“The future ain’t what it used to be” – Yogi Berra
If the 2020 pandemic has taught us anything, it is that we can move very quickly if we need to. Organisations have reconfigured processes and organised their people to work in different ways.
Many business-as-usual approaches to serving customers, working with suppliers, and collaborating with colleagues—or just getting anything done— would have failed. They had to increase the speed of decision making, while improving productivity, using technology and data in new ways, and accelerating the scope and scale of innovation.
Some have done so very successfully. Some have impacted customer service and seen unsustainable impacts on their people.
We need to move from panic induced re-configuration to being able to make substantial changes more easily.
CEOs from a number of organisations found the changes liberating:
“Decision making accelerated when we cut the nonsense. We make decisions in one meeting, limit groups to no more than nine people, and have banned PowerPoint.”
“I asked on Monday, and by Friday we had a working prototype.”
“We have increased time in direct connection with teams—resetting the role and energizing our managers.”
“We adopted new technology overnight— not the usual years—as we have a higher tolerance for mistakes that don’t threaten the business.”
So how do we move this from “business unusual” to a systemic capability?

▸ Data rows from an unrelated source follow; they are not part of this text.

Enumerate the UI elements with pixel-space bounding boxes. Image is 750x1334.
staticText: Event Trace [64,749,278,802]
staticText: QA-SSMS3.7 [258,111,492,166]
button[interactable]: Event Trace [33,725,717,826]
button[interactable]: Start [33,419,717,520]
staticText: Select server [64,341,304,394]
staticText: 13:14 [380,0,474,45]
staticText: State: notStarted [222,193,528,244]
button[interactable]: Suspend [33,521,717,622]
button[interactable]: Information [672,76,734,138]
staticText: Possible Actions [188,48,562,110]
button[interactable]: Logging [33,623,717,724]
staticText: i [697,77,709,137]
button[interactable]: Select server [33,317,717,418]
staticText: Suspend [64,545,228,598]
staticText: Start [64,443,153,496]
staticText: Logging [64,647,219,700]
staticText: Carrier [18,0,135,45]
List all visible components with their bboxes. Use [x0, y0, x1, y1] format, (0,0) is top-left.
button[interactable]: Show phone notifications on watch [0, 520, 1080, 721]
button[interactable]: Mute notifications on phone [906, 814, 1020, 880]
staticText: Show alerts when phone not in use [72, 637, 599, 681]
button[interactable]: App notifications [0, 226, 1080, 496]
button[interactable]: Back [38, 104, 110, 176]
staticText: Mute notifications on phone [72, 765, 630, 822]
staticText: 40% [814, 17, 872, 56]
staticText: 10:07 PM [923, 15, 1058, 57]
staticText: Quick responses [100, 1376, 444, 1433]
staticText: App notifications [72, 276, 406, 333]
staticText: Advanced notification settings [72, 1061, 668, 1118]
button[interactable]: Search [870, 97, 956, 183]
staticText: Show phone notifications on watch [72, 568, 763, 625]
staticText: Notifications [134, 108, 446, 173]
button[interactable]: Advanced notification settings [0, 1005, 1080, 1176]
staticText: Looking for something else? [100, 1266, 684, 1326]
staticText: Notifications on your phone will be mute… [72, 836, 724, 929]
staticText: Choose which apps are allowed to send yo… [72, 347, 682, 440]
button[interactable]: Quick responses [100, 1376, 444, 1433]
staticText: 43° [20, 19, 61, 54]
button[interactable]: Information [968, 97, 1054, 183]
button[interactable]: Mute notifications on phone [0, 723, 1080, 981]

This take place across three dimensions:
- Leaders enable, not direct
- Flexible roles
- Multi-team contribution
- Enable human connection
- Design for the customer
- Enable teams to do continuous improvement
- Rapid innovation and experimentation in incremental ways
- Flatten structures
- Speed up decision making
- Fewer performance measures
Although the pandemic has cost society and business dearly, it has shown us what we are capable of. We should not waste what we have learned by yearning for a return the “old normal”, when we can create a more exciting future.